Rijk aan ideeën is deze Inleiding tot de kennis van de ambtenaar ook niet bepaald. Na wat weinig relevante en oppervlakkige historische opmerkingen komt hij met verschillende gulden regels voor de ambtenaar. Ze zijn genoegzaam bekend:
'Wiens brood men eet, diens woord men spreekt', 'Bevuil je eigen nest niet', 'Standvastig en bedaard'. Naar Alberts' oordeel dienen ambtenaren het overheidsbeleid te voeren en ze zouden dat op voortreffelijke wijze doen. De schrijver legt onmiskenbaar minachting voor de gekozen beleidvoerders en de kiezers aan de dag. Over het geval dat een minister niet bereid is zijn ambtenaren te volgen schrijft hij boosaardig: "Het kwaad is geschied. Dat kwaad is geleden in de frustratie van ambtenaren, die een heleboel intelligent werk hebben gedaan in het belang van de maatschappij en die nu beseffen, dat het allemaal voor niets is geweest, omdat hun minister, enkel of meervoud, door de knieën is gegaan" (43).

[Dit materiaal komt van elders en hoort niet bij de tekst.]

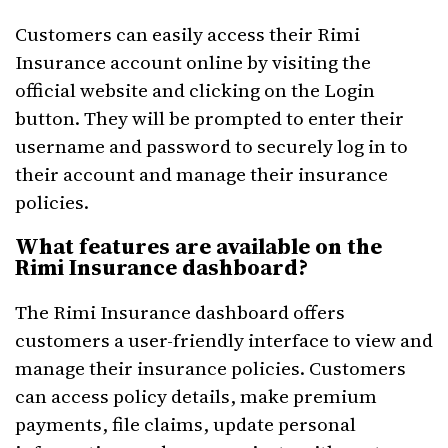
Customers can easily access their Rimi
Insurance account online by visiting the
official website and clicking on the Login
button. They will be prompted to enter their
username and password to securely log in to
their account and manage their insurance
policies.
What features are available on the
Rimi Insurance dashboard?
The Rimi Insurance dashboard offers
customers a user-friendly interface to view and
manage their insurance policies. Customers
can access policy details, make premium
payments, file claims, update personal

Het is nauwelijks nodig te onderstrepen hoe gevaarlijk deze en andere opvattingen van de auteur zijn. Ambtenaren mogen dan de olie in de machine van de overheid zijn, ze missen in een parlementaire democratie de bevoegdheid en de bekwaamheid om beslissingen te nemen. En dat moet zo blijven ook - als Alberts' betoog onder ambtenaren ook maar enige steun zou krijgen was er werkelijk aanleiding voor een hetze.

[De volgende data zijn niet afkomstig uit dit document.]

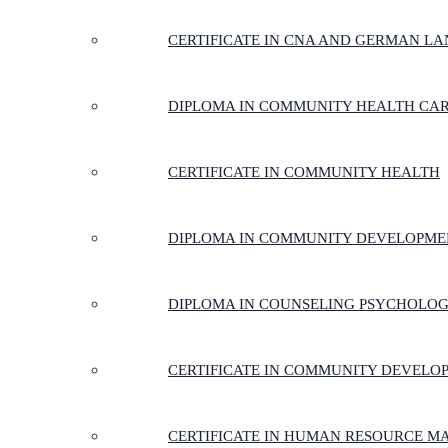
CERTIFICATE IN CNA AND GERMAN LA
DIPLOMA IN COMMUNITY HEALTH CA
CERTIFICATE IN COMMUNITY HEALTH
DIPLOMA IN COMMUNITY DEVELOPME
DIPLOMA IN COUNSELING PSYCHOLO
CERTIFICATE IN COMMUNITY DEVELO
CERTIFICATE IN HUMAN RESOURCE 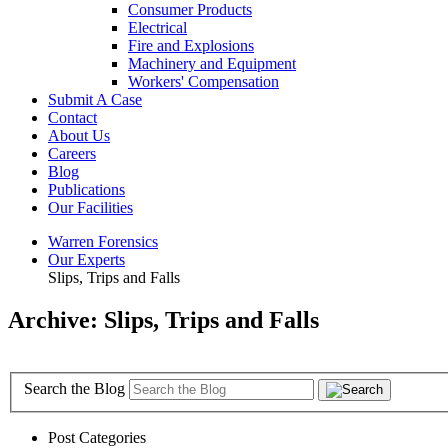
Consumer Products
Electrical
Fire and Explosions
Machinery and Equipment
Workers' Compensation
Submit A Case
Contact
About Us
Careers
Blog
Publications
Our Facilities
Warren Forensics
Our Experts
Slips, Trips and Falls
Archive: Slips, Trips and Falls
Search the Blog
Post Categories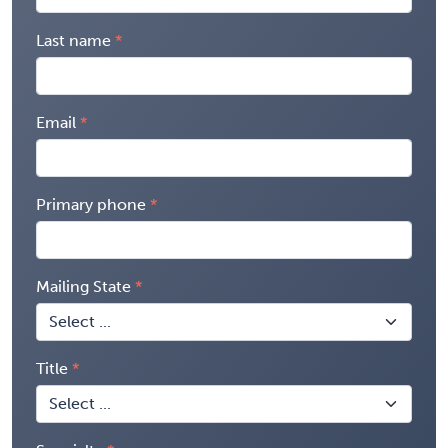
Last name
Email
Primary phone
Mailing State
Title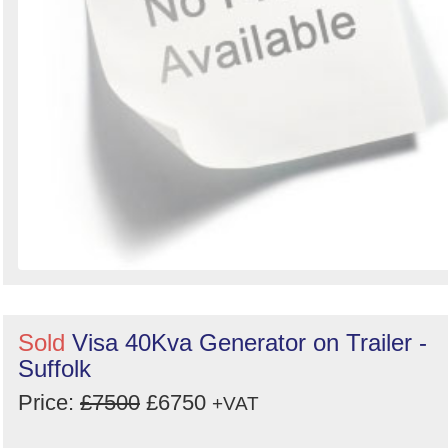
Sold
Visa 40Kva Generator on Trailer -
Suffolk
Price:
£7500
£6750
+VAT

Het wordt uit het vervolg van dit tractaat steeds meer duidelijk dat Alberts een vijand is van politiek, democratie, inspraak. Zijn ideaal is zoiets als een dictatuur van ambtenaren te vestigen. Hij moppert voortdurend dat de 'onderdanen' nu 'het tijdperk van de bemoeizucht binnengemarcheerd' (58) zijn.
Het boek van Alberts telt vijf hoofdstukken. In het vierde hoofdstuk wordt ingegaan op de ambtelijke eigenaardigheden zoals beroepstrots, ambtelijke taal, de onderlinge solidariteit. In het slothoofdstuk vertelt hij herinneringen over zijn eigen loopbaan op willekeurige wijze en met de samenhang van los zand.
Nee, een overtuigend betoog is dit essay allerminst. Zelden werd zoveel onbenul en rancune met zoveel pretentie gebracht. Inleiding tot de kennis van de ambtenaar verraadt in elk geval weer eens hoe pover de ideeën, hoe armzalig de verbeeldingskracht, hoe onbeholpen de schrijfstijl van A. Alberts zijn. Voor onderdanen, overheden en ambtenaren is het lezen van zijn werk verspilde tijd.
A. Alberts: Inleiding tot de kennis van de ambtenaar; 128 pag.; ƒ23,50 + gratis het 40 pag. tellende Inleiding tot de kennis van A. Alberts. Van Oorschot, Amsterdam.